Information supplied>
- - -
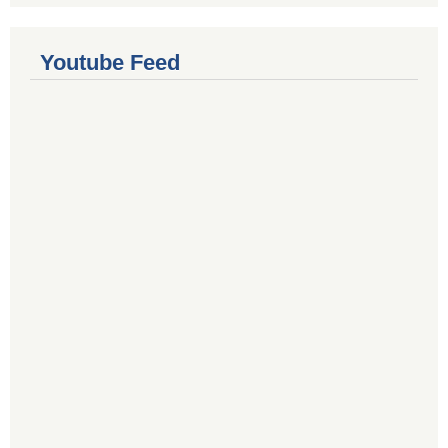
Youtube Feed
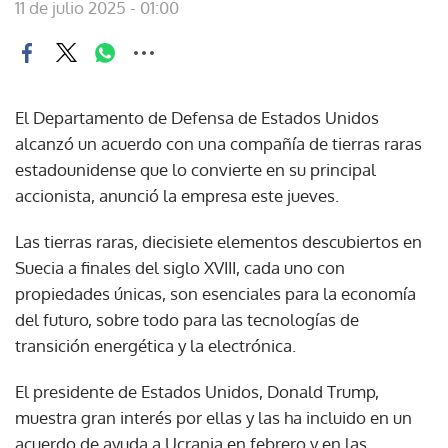
11 de julio 2025 - 01:00
El Departamento de Defensa de Estados Unidos
alcanzó un acuerdo con una compañía de tierras raras
estadounidense que lo convierte en su principal
accionista, anunció la empresa este jueves.
Las tierras raras, diecisiete elementos descubiertos en
Suecia a finales del siglo XVIII, cada uno con
propiedades únicas, son esenciales para la economía
del futuro, sobre todo para las tecnologías de
transición energética y la electrónica.
El presidente de Estados Unidos, Donald Trump,
muestra gran interés por ellas y las ha incluido en un
acuerdo de ayuda a Ucrania en febrero y en las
- - -
Exercise requirements>
Restate word for word the lines from the one holding "alcanzó un acuerdo" to the end of the listing, both ends included, and nothing more.

The completed task>
alcanzó un acuerdo con una compañía de tierras raras
estadounidense que lo convierte en su principal
accionista, anunció la empresa este jueves.
Las tierras raras, diecisiete elementos descubiertos en
Suecia a finales del siglo XVIII, cada uno con
propiedades únicas, son esenciales para la economía
del futuro, sobre todo para las tecnologías de
transición energética y la electrónica.
El presidente de Estados Unidos, Donald Trump,
muestra gran interés por ellas y las ha incluido en un
acuerdo de ayuda a Ucrania en febrero y en las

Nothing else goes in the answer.